Saturday was not ridiculously hot, and while Eric took Chloe shopping, I changed into my jeans and my long shirt and went out into the garden. “At a minimum, I need to tie up the rest of the tomatoes,” I told Eric, “which should take about ten minutes if I don’t get distracted. But I’ll get distracted.”
I did tie up the tomatoes, discovering that one of the plants has almost no leaves and one has an almost-ripe tomato on it. Which is not unreasonable for July, but is kind of unreasonable for my first time tying them up. Yeah. Anyway, they’re up now, and should be doing better. I cleared away the weeds around them and some ones I missed from last time around the peppers and eggplants. I have one Alma paprika pepper growing now. The eggplant plants are small and spindly, but that’s not surprising considering how many weeds they were covered by.
I decided that the potato patch is a bust. The plants were mostly gone anyway, and the rest covered with bindweed and this one annoying bush of the neighbor’s that keeps coming back, whether they cut it down or I do. (Of course I only cut the parts on my side of the fence.) The onion sets had done their best in the same conditions, but were clearly too tired to struggle on, so I pulled them up. The leeks had disappeared.
On the other side of the garden, where those beans were supposed to have grown, is now my de facto potato patch, because I planted some there…last year? No, the year before; last year was garlic. Anyway, they came back, and I didn’t pull them out, and there are enough that I might as well leave them, because I’m not getting anything else out of that entire side of the garden.
So that’s the vegetable garden: tomatoes doing okay, peppers and eggplants behind, volunteer potatoes, and an insanely happy patch of parsnips, some of which think they’re going to flower but they’re sadly mistaken. There will be no more flowering parsnips in my garden, possibly ever.

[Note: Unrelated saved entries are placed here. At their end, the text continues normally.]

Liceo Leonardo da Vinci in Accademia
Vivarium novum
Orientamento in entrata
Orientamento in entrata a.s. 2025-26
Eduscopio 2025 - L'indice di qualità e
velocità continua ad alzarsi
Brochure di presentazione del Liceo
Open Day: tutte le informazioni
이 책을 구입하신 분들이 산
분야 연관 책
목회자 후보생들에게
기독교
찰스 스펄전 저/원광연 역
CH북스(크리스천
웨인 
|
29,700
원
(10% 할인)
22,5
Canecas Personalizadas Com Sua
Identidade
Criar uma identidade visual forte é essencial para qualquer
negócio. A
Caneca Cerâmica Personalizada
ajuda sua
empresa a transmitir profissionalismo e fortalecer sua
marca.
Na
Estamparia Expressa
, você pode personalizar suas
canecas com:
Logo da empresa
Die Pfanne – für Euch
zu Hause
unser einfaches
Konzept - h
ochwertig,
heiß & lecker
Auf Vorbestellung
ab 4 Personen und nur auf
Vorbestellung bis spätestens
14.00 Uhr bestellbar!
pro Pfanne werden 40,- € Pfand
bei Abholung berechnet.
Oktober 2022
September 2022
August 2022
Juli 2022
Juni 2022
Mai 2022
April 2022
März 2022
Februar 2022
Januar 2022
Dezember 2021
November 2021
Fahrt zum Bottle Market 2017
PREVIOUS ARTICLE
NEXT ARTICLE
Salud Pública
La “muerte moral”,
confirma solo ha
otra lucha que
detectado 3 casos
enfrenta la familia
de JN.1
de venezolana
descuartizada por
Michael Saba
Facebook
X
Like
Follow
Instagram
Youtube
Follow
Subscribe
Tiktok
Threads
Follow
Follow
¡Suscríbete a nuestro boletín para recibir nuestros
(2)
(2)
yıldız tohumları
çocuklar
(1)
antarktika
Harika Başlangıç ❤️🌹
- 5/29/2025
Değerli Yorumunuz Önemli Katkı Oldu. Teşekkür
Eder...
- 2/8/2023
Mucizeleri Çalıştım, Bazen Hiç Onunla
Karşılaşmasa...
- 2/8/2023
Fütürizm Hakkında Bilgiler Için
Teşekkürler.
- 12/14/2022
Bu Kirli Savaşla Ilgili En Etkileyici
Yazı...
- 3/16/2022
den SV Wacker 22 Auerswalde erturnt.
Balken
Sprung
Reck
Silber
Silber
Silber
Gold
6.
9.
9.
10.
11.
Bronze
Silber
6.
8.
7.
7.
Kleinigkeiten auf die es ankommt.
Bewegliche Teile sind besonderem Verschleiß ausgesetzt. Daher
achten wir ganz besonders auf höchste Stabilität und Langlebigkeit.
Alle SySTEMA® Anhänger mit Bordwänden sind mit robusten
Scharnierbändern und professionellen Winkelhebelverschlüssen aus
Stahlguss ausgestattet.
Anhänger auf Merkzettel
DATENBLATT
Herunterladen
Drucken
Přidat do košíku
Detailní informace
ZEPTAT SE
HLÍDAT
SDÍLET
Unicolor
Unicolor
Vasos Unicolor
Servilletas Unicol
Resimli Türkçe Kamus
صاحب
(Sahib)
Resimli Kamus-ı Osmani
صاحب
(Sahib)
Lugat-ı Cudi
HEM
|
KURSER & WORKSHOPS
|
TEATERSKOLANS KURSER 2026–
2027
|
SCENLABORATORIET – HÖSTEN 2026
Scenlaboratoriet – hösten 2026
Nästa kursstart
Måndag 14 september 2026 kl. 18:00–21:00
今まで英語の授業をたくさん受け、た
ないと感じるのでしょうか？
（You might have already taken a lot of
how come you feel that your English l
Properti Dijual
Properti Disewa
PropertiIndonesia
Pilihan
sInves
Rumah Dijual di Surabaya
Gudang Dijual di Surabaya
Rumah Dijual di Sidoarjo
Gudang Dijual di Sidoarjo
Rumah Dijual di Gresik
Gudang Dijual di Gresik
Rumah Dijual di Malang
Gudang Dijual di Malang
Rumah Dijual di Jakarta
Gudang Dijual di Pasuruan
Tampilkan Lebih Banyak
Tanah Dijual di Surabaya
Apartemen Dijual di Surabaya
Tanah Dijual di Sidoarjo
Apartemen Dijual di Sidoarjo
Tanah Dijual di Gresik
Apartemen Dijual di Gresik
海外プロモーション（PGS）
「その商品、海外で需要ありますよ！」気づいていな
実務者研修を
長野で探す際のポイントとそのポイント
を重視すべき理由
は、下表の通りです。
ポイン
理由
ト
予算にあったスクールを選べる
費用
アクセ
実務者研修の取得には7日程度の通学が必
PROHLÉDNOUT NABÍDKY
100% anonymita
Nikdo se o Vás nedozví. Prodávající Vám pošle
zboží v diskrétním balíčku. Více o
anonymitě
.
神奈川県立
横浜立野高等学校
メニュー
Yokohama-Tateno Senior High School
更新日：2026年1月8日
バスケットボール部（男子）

Then I moved onto the herb garden. This, too, was choked with weeds, but only in specific places, and was surprisingly easy to clean up. I pulled out approximately 381 volunteer tomato plants. I left one. I know they’re cherries, which I’m not too excited about, but they freeze really well f0r winter cooking and there’s nothing else in that part of the garden anyway. (There’s a theme emerging here.) The two other denizens of that area are leftover candy onions from last year that have flowered:
And wild onions that Mom transplanted there in April from the driveway and have also flowered:
I’m not too keen on wild onion–they’re kind of tough–but they do grow easily and the look of the seed head may be enough to convince me that they’re worth keeping. How cool is that? They’re Muppet onions!
The peas are gone; the lettuce is gone; the rocket is gone (well, not gone, but flush with seed pods and intensely bitter). The lemon sorrel, surprisingly, is still doing okay. Maybe it grew too slowly and was choked down by the mass of everything else. It’s now almost all that’s left in the greens bed, that and the kale and a few brassicas.
On the good side, everything looks lovely now that the weeds are gone (except the ones in the path, and I’m starting to think that it’s Round-Up time for them because they’re the low-lying ones that are impossible to grab in impacted dirt, and that’s the side near the house so I don’t have food plants over there anyway, and…you get my drift). And the new beans and zucchini and basil are doing well. And the sage is very, very happy.
I put some peas in my pocket for saving for seed–because it never hurts–and cut a bunch of oregano to dry, and laid it on my garden bag. I stood up, and contemplated the raspberries that I thought I had cut down last year.
Then Eric tapped on the window and indicated that Chloe needed feeding, so I went in. She was kind of scared of me, and I figured it might be because I stank, so I showered and then fed her (she’d had a snack in the meantime but was still much happier with me when I smelled like Mommy and not so much like Dirty Tomato-Streaked Sweat) and we worked on dinner and then it started storming, and I didn’t remember until this morning that my bag was still out there. It’s on the porch now, drying. The oregano should be fine. I don’t know about the seeds that were tucked into the pockets. Chalk up one more casualty to my Weed Once a Year policy.